Впрочем, я уверен был, что она позвонит – и скорее всего в тот же день. Она и позвонила – вечером. Разговор я записал на магнитофон. Как и впоследствии записывал: чтобы потом слушать, вспоминать. ПОТОМ. Понимаете меня?
А кого это я спрашиваю? Следователя, которому отнесу эту тетрадь? Или будущего психиатра? Или друга сокровенного, которому захочу покаяться? Или, упаси Бог, читателей, которым предложу все это в виде занимательного повествования? Или чертиков, которые мерещатся по углам? – но мне никакие чертики не мерещатся и не мерещились даже в ту пору, когда я допивался до тяжелых похмелий. Будем считать, что я себя спрашиваю – на «вы». Но зачем мне себя спрашивать, если и без вопроса знаю ответ?
ПОТОМ.
После шестнадцатого октября, после дня ее рождения.
Естественно, она сказала, что звонит в последний раз и только для того, чтобы выразить возмущение по поводу моего поведения, по поводу того, как я вел себя по отношению (волнуясь, она выражалась довольно коряво) к замечательному человеку Александру Сергеевичу Петрову, подобных которому она не встречала всю свою жизнь, да еще позволил (это я, а не Александр Сергеевич) высказать грязные предположения по поводу их взаимоотношений, в то время как, кроме деловых контактов, тут ничего нет и быть не может.
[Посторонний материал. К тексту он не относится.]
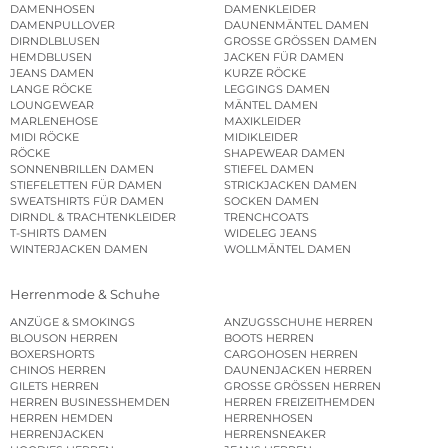
DAMENHOSEN
DAMENKLEIDER
DAMENPULLOVER
DAUNENMÄNTEL DAMEN
DIRNDLBLUSEN
GROSSE GRÖSSEN DAMEN
HEMDBLUSEN
JACKEN FÜR DAMEN
JEANS DAMEN
KURZE RÖCKE
LANGE RÖCKE
LEGGINGS DAMEN
LOUNGEWEAR
MÄNTEL DAMEN
MARLENEHOSE
MAXIKLEIDER
MIDI RÖCKE
MIDIKLEIDER
RÖCKE
SHAPEWEAR DAMEN
SONNENBRILLEN DAMEN
STIEFEL DAMEN
STIEFELETTEN FÜR DAMEN
STRICKJACKEN DAMEN
SWEATSHIRTS FÜR DAMEN
SOCKEN DAMEN
DIRNDL & TRACHTENKLEIDER
TRENCHCOATS
T-SHIRTS DAMEN
WIDELEG JEANS
WINTERJACKEN DAMEN
WOLLMÄNTEL DAMEN
Herrenmode & Schuhe
ANZÜGE & SMOKINGS
ANZUGSSCHUHE HERREN
BLOUSON HERREN
BOOTS HERREN
BOXERSHORTS
CARGOHOSEN HERREN
CHINOS HERREN
DAUNENJACKEN HERREN
GILETS HERREN
GROSSE GRÖSSEN HERREN
HERREN BUSINESSHEMDEN
HERREN FREIZEITHEMDEN
HERREN HEMDEN
HERRENHOSEN
HERRENJACKEN
HERRENSNEAKER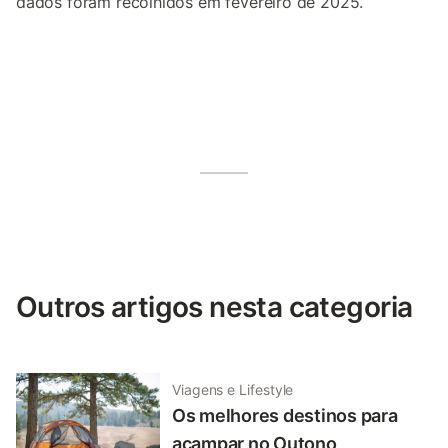
dados foram recolhidos em fevereiro de 2025.
Outros artigos nesta categoria
Viagens e Lifestyle
Os melhores destinos para
acampar no Outono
– Во-первых, – сказал я, – что погорячился – признаю. Но грязных предположений не делал. Пошлые, убогие – но не грязные. И сам же в них, если помните, усомнился. Во-вторых, зачем вы оправдываетесь?
– Я – оправдываюсь?
– Не только оправдываетесь. Вы говорите неправду.
– Что?!
– Положим, у вас к нему отношение как к учителю, как к старшему товарищу. А у него к вам? Или я слепой и глухой? Я не такой чуткий, как Александр ваш Сергеевич (хотя то, что он убийца – вы слышите меня? – угадал!), но понять его отношение к вам вполне могу. Скажите еще раз неправду. Это ведь легко.
– Ну, пусть так, – сказала она после паузы – не мхатовской, как у меня, и не тугодумной майорской, как у Петрова, а после паузы женской – когда за полминуты решается вопрос: продать близкого человека ради случайного красавца или не продать. Вопрос, насколько я знаю женщин, всегда решается в пользу красавца. (О том, что я красавец, говорю без хвастовства и кокетства. В году двенадцать месяцев. Зимой холодно, а летом тепло. В пятиэтажных домах – пять этажей. Я – красавец. Ряд равноправный.)
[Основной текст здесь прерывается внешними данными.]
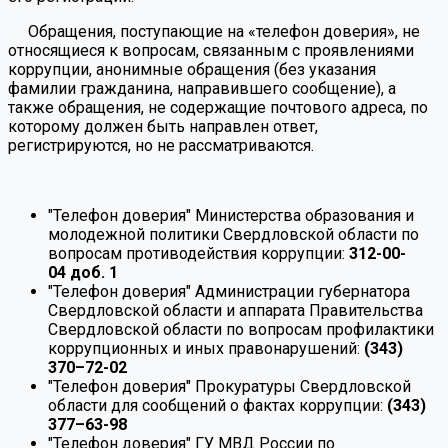
Обращения, поступающие на «телефон доверия», не
относящиеся к вопросам, связанным с проявлениями
коррупции, анонимные обращения (без указания
фамилии гражданина, направившего сообщение), а
также обращения, не содержащие почтового адреса, по
которому должен быть направлен ответ,
регистрируются, но не рассматриваются.
"Телефон доверия" Министерства образования и
молодежной политики Свердловской области по
вопросам противодействия коррупции:
312-00-
04 доб. 1
"Телефон доверия" Администрации губернатора
Свердловской области и аппарата Правительства
Свердловской области по вопросам профилактики
коррупционных и иных правонарушений:
(343)
370–72-02
"Телефон доверия" Прокуратуры Свердловской
области для сообщений о фактах коррупции:
(343)
377–63-98
"Телефон доверия" ГУ МВД России по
– Пусть так, – сказала она наконец, – он действительно… Но он культурнейший, воспитаннейший человек, он ни словом, ни намеком…
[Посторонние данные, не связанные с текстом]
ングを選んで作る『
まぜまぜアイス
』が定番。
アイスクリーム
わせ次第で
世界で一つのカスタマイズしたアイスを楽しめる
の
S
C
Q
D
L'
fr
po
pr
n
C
– Извините – это до тех пор, пока он не чует соперника. В вашем курсанте он соперника не чуял – и молодец, и прав.
– Слушайте…
– Послушаю. Но дайте договорить, очень прошу. Во мне же он почувствовал соперника – и серьезного. Вот и взвился, вот и нарисовал меня каким-то сущим дьяволом. Представляю, что он еще обо мне наговорил!
– А вот и врете. И ни черта не понимаете в этом человеке! Он ни слова, клянусь, ни слова о вас не сказал.
– Неправда. Он должен был хотя бы сказать, что вот именно ни слова обо мне не скажет или что-то в этом роде.